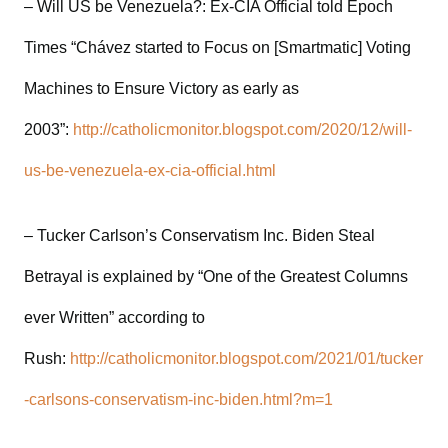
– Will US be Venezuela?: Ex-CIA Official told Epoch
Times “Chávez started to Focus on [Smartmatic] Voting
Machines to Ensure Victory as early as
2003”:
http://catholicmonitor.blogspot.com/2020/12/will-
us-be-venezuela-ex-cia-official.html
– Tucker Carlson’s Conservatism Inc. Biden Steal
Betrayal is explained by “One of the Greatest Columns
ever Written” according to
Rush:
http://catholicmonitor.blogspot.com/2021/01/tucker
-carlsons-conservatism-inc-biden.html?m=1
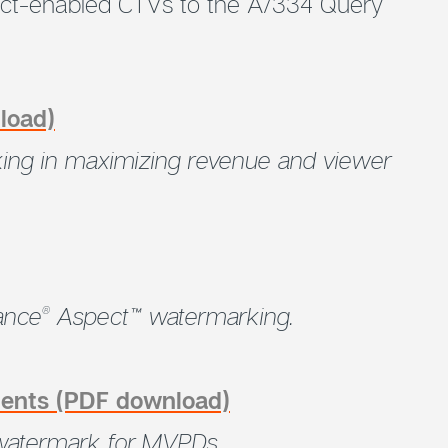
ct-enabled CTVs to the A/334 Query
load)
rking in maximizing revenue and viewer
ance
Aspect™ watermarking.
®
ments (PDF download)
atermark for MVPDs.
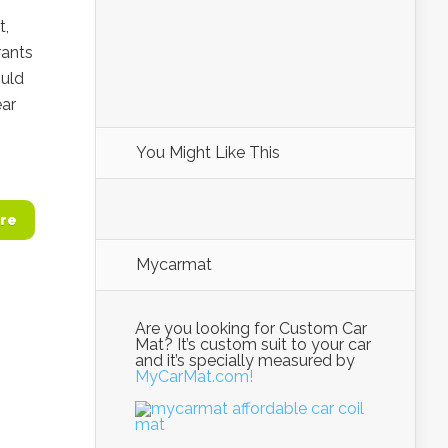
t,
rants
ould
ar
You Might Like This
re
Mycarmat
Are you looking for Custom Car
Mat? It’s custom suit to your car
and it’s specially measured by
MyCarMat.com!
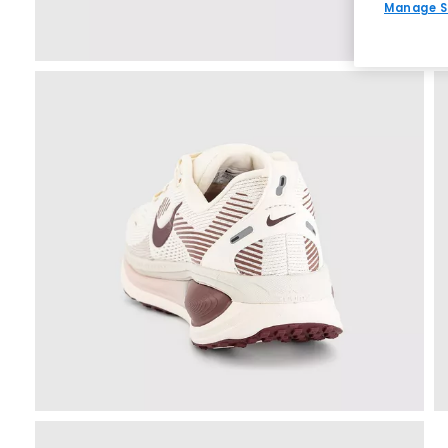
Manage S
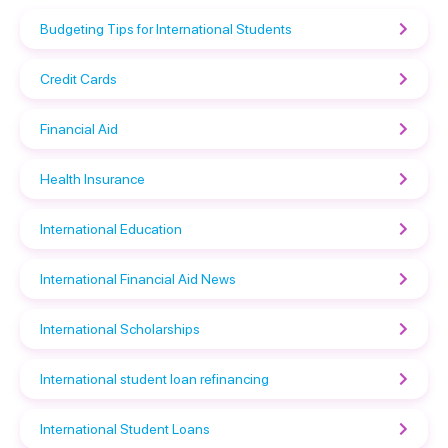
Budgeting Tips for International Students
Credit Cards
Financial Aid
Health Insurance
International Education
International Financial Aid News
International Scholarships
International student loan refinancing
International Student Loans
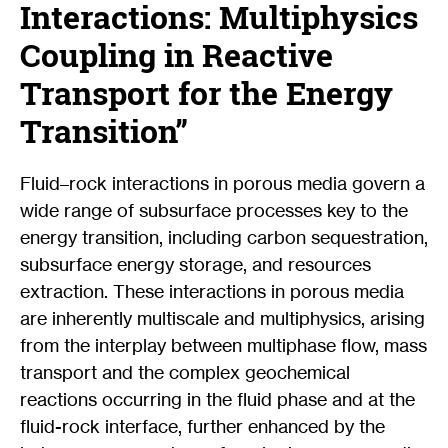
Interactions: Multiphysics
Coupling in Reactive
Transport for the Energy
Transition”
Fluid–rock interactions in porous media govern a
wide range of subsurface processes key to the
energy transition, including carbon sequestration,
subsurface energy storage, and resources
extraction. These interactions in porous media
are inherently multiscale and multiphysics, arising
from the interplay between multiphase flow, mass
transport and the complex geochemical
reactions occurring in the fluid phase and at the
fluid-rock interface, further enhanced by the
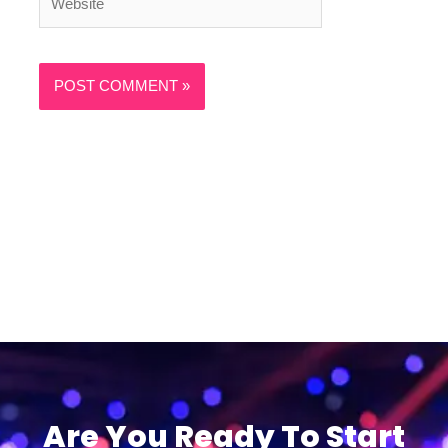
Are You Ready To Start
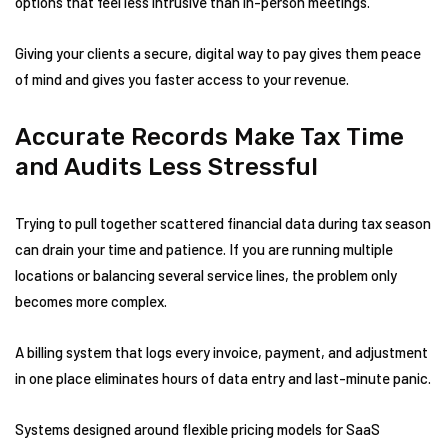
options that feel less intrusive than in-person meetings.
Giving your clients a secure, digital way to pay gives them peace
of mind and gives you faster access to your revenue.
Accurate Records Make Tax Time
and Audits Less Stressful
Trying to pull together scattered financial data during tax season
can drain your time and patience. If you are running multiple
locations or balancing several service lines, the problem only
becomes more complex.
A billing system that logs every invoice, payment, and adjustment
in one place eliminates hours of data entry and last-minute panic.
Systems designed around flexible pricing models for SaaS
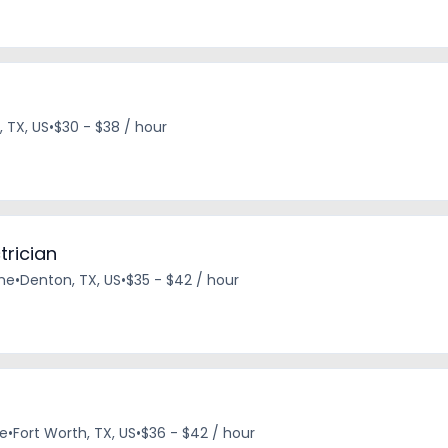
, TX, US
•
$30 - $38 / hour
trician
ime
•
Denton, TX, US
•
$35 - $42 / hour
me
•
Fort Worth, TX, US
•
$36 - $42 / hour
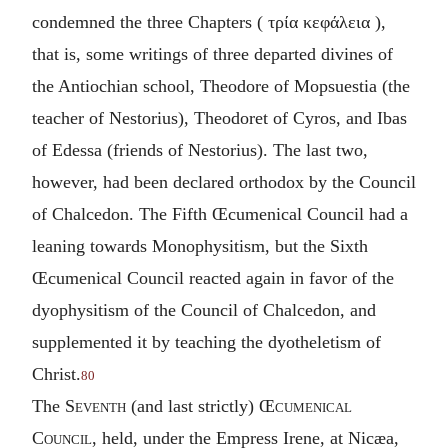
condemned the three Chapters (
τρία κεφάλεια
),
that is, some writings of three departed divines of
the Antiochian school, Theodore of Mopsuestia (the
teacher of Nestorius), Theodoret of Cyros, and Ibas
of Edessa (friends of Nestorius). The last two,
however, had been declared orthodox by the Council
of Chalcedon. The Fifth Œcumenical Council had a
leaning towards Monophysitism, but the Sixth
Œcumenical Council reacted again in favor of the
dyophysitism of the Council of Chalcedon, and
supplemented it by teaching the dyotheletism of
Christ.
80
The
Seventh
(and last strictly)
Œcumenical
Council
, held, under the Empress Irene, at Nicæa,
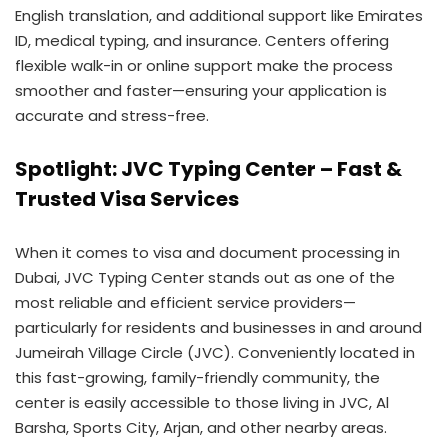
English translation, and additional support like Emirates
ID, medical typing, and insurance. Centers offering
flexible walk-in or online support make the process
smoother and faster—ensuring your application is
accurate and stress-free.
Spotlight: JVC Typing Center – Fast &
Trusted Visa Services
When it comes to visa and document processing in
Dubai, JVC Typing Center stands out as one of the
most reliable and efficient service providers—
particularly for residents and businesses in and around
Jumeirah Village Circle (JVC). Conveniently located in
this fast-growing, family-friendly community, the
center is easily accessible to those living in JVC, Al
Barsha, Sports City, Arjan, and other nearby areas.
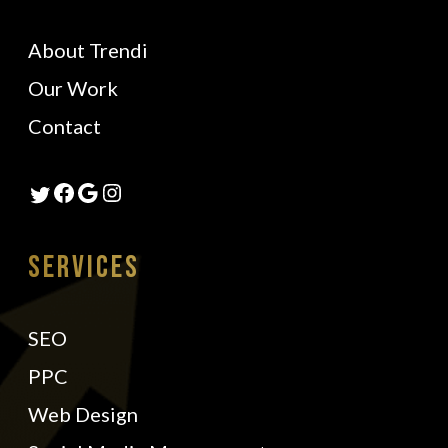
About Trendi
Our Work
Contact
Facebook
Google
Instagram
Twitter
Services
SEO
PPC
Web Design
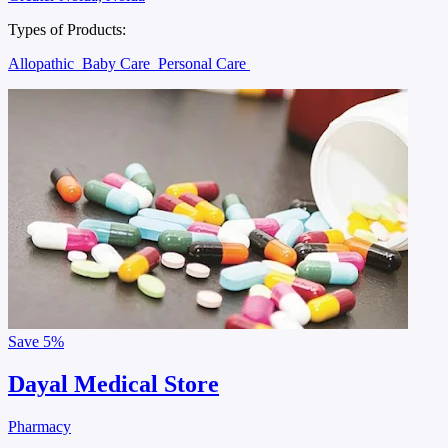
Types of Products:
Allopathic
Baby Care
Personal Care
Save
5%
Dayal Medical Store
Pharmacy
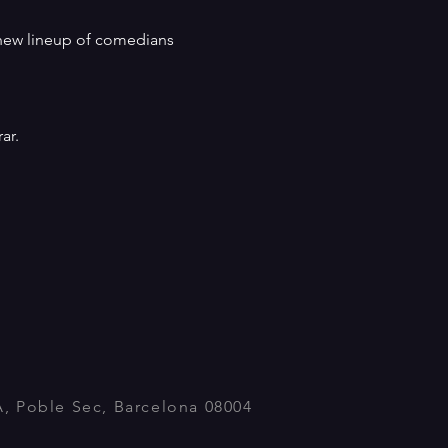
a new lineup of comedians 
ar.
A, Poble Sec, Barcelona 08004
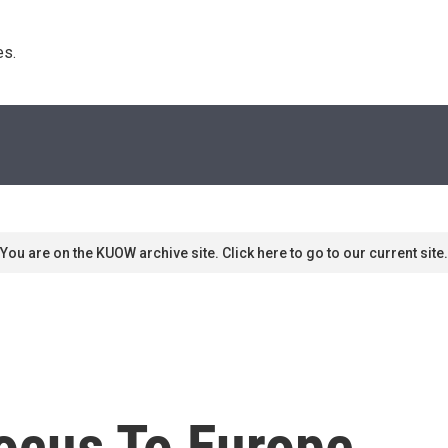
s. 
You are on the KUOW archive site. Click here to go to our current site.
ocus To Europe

■ Assigned task: Check each line above for the word "Council". Then state how many lines contain it, and nothing more.

■ Response: 5